Are you worried about putting up a five-spot to play in your office's NFL picks pool this weekend? Does the idea of putting down $10 on a blackjack hand make you queasy? We're not sure these anecdotes will make you feel any better, but if you don't want to play games of chance yourself, here are a few interesting facts about one of history's most legendary gamblers, Nick "the Greek" Dandolos.
1. He Really Was Greek
Nick the Greek was born Nicholas Andreas Dandolos in Crete at some point around the turn of the 20th century. (Dandolos was cagey about revealing his age. While some friends insisted he was born in 1883, he claimed to be just 60 when he died in 1966.) Although he was born into a wealthy family, Dandolos was a diligent student and earned a degree in philosophy at the Greek Evangelical College "“ a degree that would later earn him the nickname "The Aristotle of the Don't Pass Line." He didn't stay in Greece and become the next great Greek philosopher, though. Dandolos' family sent him to the United States with an allowance of $150 a month.
Dandolos, of course, used the allowance to bankroll his early gambling adventures. After a short stay in Chicago he moved to Montreal and began betting on horse races. As it turned out, Nick the Greek had a knack for picking the ponies; he allegedly turned his allowance into $500,000 in just one racing season.
2. He Was Equally Good at Winning and Losing Money
According to Dandolos, he took the half-million he'd won playing the horses and returned to Chicago. In the Windy City he learned how to shoot craps and play cards, two pursuits that led to him promptly dropping the entire gigantic bankroll during a run of bad luck.
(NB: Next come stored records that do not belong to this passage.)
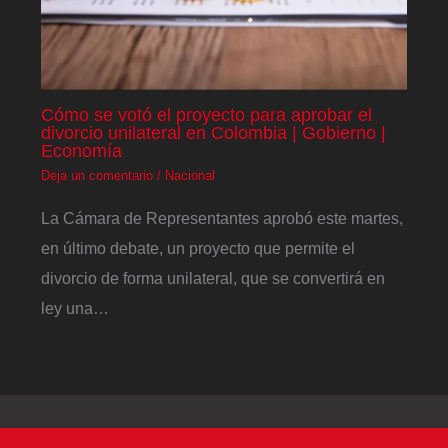
Cómo se votó el proyecto para aprobar el
divorcio unilateral en Colombia | Gobierno |
Economía
Deja un comentario
/
Nacional
La Cámara de Representantes aprobó este martes,
en último debate, un proyecto que permite el
divorcio de forma unilateral, que se convertirá en
ley una…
This loss sort of set the stage for the rest of Nick the Greek's life. He never really seemed all that interested in money; what he really wanted from gambling was the action. Although he estimated he won and lost somewhere in the neighborhood of $500 million total in his life, he also added that he went from rags to riches and back around 73 times over the course of his career.
How could someone build such huge fortunes and then just fritter them away? One of Nick the Greek's most famous quotes offers a quick explanation: "The next best thing to playing and winning is playing and losing."
3. He Could Run a (Poker) Marathon
In 1949, Nick the Greek called up famed casino owner Benny Binion to ask for Binion's help in finding a heads-up poker game against one of the world's best high-stakes players. Binion agreed to help set up the game against Johnny Moss, but on one condition: the entire one-on-one match be played in the lobby of Binion's casino, where the public could watch.
Binion ended up getting more publicity for his casino than he'd bargained for. Dandolos and Moss played each other constantly for five whole months. The only breaks in the action came when the two players had to sleep, and they hopped from one poker format to another. After five months, Moss finally nailed Dandolos on a particularly large five-card stud hand. The exhausted Nick the Greek stood up from the table and famously said, "Mr. Moss, I have to let you go," shook Moss' hand, and retired from the game.
Some observers estimated that Moss had taken $2 million off of Dandolos, while Moss later claimed he'd pegged the Greek for $4 million.
The real winners were poker fans, though, as the wild popularity of this marathon session among spectators later inspired Binion to start the World Series of Poker.
4. He Didn't Help the Early Movie Business
While Nick the Greek loved poker and betting the don't-pass line at craps, his favorite pursuit was supposedly faro, a largely obsolete card game that was popular in the Old West. Dandolos could go on long faro binges that nearly equaled his poker marathon. At one point Nick the Greek arranged for movie producer and Universal Studios founder Carl Laemmle to stake him for a three-month faro bender in Reno. The cards weren't falling for Nick the Greek, and Laemmle ended up losing every dime he put up to back Dandolos.
5. He May Have Shown Einstein the Town
Dandolos was a popular, garrulous fellow, so when big names came to visit Vegas, friends would occasionally arrange for Nick the Greek to show the tourists around. One possibly apocryphal story tells of how Dandolos gave Albert Einstein the grand tour of Vegas during Einstein's tenure at the Institute for Advanced Studies at Princeton.
As the story goes, Dandolos didn't want to have his gambling cronies mock Einstein for being a scientist, so he introduced the physicist as "Little Al from Princeton" and explained to his friends that Little Al "controlled a lot of the action around Jersey."
Although it's impossible to know if that story actually happened, Nick the Greek definitely interacted with at least one brilliant scientist. Nobel-Prize-winning physicist and Manhattan Project researcher Richard Feynman wrote in his autobiography about how Dandolos taught him his betting system of winning by avoiding the obvious bets at table games.